─── RAW DATA

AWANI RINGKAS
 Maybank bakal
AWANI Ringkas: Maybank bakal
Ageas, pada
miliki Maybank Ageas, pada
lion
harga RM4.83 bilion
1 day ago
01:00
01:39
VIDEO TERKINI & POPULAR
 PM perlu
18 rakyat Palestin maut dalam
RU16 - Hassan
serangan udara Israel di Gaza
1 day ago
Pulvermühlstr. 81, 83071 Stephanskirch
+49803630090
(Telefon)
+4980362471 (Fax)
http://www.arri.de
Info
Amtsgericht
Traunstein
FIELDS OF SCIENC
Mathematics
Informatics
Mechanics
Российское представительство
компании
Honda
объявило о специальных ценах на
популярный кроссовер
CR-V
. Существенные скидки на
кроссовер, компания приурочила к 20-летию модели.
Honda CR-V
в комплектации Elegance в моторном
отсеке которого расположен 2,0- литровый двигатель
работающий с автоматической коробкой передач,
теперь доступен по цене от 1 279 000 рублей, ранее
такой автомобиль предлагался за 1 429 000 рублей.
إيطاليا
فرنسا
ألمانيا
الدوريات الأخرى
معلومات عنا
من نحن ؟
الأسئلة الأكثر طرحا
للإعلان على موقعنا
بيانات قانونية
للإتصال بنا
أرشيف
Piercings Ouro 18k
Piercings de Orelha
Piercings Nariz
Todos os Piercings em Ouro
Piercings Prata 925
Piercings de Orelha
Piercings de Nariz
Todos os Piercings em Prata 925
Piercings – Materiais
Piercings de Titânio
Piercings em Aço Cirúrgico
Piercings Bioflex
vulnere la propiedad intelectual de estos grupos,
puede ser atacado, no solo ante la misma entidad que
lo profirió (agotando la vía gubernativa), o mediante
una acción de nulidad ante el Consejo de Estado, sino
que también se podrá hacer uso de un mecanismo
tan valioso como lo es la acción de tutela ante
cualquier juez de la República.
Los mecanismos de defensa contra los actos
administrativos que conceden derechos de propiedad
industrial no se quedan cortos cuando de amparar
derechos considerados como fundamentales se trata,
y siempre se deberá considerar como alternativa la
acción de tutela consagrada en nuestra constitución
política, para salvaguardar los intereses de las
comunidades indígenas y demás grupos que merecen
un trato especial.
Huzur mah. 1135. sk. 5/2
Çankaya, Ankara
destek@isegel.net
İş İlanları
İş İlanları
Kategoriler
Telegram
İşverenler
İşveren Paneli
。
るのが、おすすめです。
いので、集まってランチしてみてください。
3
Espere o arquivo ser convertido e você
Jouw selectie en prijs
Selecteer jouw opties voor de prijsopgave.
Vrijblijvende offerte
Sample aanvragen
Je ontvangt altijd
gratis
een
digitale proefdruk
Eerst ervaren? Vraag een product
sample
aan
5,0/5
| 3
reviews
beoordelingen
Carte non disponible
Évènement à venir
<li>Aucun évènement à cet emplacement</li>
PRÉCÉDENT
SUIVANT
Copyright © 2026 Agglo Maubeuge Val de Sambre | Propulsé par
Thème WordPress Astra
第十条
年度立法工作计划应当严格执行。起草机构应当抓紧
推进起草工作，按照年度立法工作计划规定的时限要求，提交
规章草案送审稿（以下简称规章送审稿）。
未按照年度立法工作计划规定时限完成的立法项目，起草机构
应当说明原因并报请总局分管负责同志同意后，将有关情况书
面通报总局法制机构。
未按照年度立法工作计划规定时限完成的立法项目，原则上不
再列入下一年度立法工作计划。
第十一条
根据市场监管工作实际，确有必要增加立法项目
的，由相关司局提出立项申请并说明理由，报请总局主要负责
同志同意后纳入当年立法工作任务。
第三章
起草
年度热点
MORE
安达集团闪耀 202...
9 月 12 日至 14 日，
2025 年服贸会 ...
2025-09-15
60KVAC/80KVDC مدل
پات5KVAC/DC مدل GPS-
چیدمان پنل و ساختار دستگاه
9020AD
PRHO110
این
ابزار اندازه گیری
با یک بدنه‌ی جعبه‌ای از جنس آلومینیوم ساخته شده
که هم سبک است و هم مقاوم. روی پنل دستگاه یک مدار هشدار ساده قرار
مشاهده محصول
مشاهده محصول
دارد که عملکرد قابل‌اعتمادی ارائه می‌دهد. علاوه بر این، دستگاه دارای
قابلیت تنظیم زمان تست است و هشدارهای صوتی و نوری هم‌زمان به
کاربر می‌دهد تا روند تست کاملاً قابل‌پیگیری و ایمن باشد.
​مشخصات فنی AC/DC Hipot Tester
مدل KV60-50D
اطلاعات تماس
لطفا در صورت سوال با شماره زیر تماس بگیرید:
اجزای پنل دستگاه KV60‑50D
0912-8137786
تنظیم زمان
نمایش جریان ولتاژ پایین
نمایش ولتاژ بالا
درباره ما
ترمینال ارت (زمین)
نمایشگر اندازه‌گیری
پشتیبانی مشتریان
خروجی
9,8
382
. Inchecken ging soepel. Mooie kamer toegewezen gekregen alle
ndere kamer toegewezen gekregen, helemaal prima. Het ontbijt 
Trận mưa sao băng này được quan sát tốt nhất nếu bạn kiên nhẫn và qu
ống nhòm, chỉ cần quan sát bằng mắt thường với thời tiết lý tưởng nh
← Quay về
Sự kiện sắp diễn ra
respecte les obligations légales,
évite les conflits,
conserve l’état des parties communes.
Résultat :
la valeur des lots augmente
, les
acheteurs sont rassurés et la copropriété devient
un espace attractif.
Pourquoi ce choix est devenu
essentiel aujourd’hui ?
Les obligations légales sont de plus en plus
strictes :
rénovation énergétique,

──────

WHAT YOU NEED TO DO
Having looked over the entries above, reproduce all of them exactly.

ANSWER BELOW
AWANI RINGKAS
 Maybank bakal
AWANI Ringkas: Maybank bakal
Ageas, pada
miliki Maybank Ageas, pada
lion
harga RM4.83 bilion
1 day ago
01:00
01:39
VIDEO TERKINI & POPULAR
 PM perlu
18 rakyat Palestin maut dalam
RU16 - Hassan
serangan udara Israel di Gaza
1 day ago
Pulvermühlstr. 81, 83071 Stephanskirch
+49803630090
(Telefon)
+4980362471 (Fax)
http://www.arri.de
Info
Amtsgericht
Traunstein
FIELDS OF SCIENC
Mathematics
Informatics
Mechanics
Российское представительство
компании
Honda
объявило о специальных ценах на
популярный кроссовер
CR-V
. Существенные скидки на
кроссовер, компания приурочила к 20-летию модели.
Honda CR-V
в комплектации Elegance в моторном
отсеке которого расположен 2,0- литровый двигатель
работающий с автоматической коробкой передач,
теперь доступен по цене от 1 279 000 рублей, ранее
такой автомобиль предлагался за 1 429 000 рублей.
إيطاليا
فرنسا
ألمانيا
الدوريات الأخرى
معلومات عنا
من نحن ؟
الأسئلة الأكثر طرحا
للإعلان على موقعنا
بيانات قانونية
للإتصال بنا
أرشيف
Piercings Ouro 18k
Piercings de Orelha
Piercings Nariz
Todos os Piercings em Ouro
Piercings Prata 925
Piercings de Orelha
Piercings de Nariz
Todos os Piercings em Prata 925
Piercings – Materiais
Piercings de Titânio
Piercings em Aço Cirúrgico
Piercings Bioflex
vulnere la propiedad intelectual de estos grupos,
puede ser atacado, no solo ante la misma entidad que
lo profirió (agotando la vía gubernativa), o mediante
una acción de nulidad ante el Consejo de Estado, sino
que también se podrá hacer uso de un mecanismo
tan valioso como lo es la acción de tutela ante
cualquier juez de la República.
Los mecanismos de defensa contra los actos
administrativos que conceden derechos de propiedad
industrial no se quedan cortos cuando de amparar
derechos considerados como fundamentales se trata,
y siempre se deberá considerar como alternativa la
acción de tutela consagrada en nuestra constitución
política, para salvaguardar los intereses de las
comunidades indígenas y demás grupos que merecen
un trato especial.
Huzur mah. 1135. sk. 5/2
Çankaya, Ankara
destek@isegel.net
İş İlanları
İş İlanları
Kategoriler
Telegram
İşverenler
İşveren Paneli
。
るのが、おすすめです。
いので、集まってランチしてみてください。
3
Espere o arquivo ser convertido e você
Jouw selectie en prijs
Selecteer jouw opties voor de prijsopgave.
Vrijblijvende offerte
Sample aanvragen
Je ontvangt altijd
gratis
een
digitale proefdruk
Eerst ervaren? Vraag een product
sample
aan
5,0/5
| 3
reviews
beoordelingen
Carte non disponible
Évènement à venir
<li>Aucun évènement à cet emplacement</li>
PRÉCÉDENT
SUIVANT
Copyright © 2026 Agglo Maubeuge Val de Sambre | Propulsé par
Thème WordPress Astra
第十条
年度立法工作计划应当严格执行。起草机构应当抓紧
推进起草工作，按照年度立法工作计划规定的时限要求，提交
规章草案送审稿（以下简称规章送审稿）。
未按照年度立法工作计划规定时限完成的立法项目，起草机构
应当说明原因并报请总局分管负责同志同意后，将有关情况书
面通报总局法制机构。
未按照年度立法工作计划规定时限完成的立法项目，原则上不
再列入下一年度立法工作计划。
第十一条
根据市场监管工作实际，确有必要增加立法项目
的，由相关司局提出立项申请并说明理由，报请总局主要负责
同志同意后纳入当年立法工作任务。
第三章
起草
年度热点
MORE
安达集团闪耀 202...
9 月 12 日至 14 日，
2025 年服贸会 ...
2025-09-15
60KVAC/80KVDC مدل
پات5KVAC/DC مدل GPS-
چیدمان پنل و ساختار دستگاه
9020AD
PRHO110
این
ابزار اندازه گیری
با یک بدنه‌ی جعبه‌ای از جنس آلومینیوم ساخته شده
که هم سبک است و هم مقاوم. روی پنل دستگاه یک مدار هشدار ساده قرار
مشاهده محصول
مشاهده محصول
دارد که عملکرد قابل‌اعتمادی ارائه می‌دهد. علاوه بر این، دستگاه دارای
قابلیت تنظیم زمان تست است و هشدارهای صوتی و نوری هم‌زمان به
کاربر می‌دهد تا روند تست کاملاً قابل‌پیگیری و ایمن باشد.
​مشخصات فنی AC/DC Hipot Tester
مدل KV60-50D
اطلاعات تماس
لطفا در صورت سوال با شماره زیر تماس بگیرید:
اجزای پنل دستگاه KV60‑50D
0912-8137786
تنظیم زمان
نمایش جریان ولتاژ پایین
نمایش ولتاژ بالا
درباره ما
ترمینال ارت (زمین)
نمایشگر اندازه‌گیری
پشتیبانی مشتریان
خروجی
9,8
382
. Inchecken ging soepel. Mooie kamer toegewezen gekregen alle
ndere kamer toegewezen gekregen, helemaal prima. Het ontbijt 
Trận mưa sao băng này được quan sát tốt nhất nếu bạn kiên nhẫn và qu
ống nhòm, chỉ cần quan sát bằng mắt thường với thời tiết lý tưởng nh
← Quay về
Sự kiện sắp diễn ra
respecte les obligations légales,
évite les conflits,
conserve l’état des parties communes.
Résultat :
la valeur des lots augmente
, les
acheteurs sont rassurés et la copropriété devient
un espace attractif.
Pourquoi ce choix est devenu
essentiel aujourd’hui ?
Les obligations légales sont de plus en plus
strictes :
rénovation énergétique,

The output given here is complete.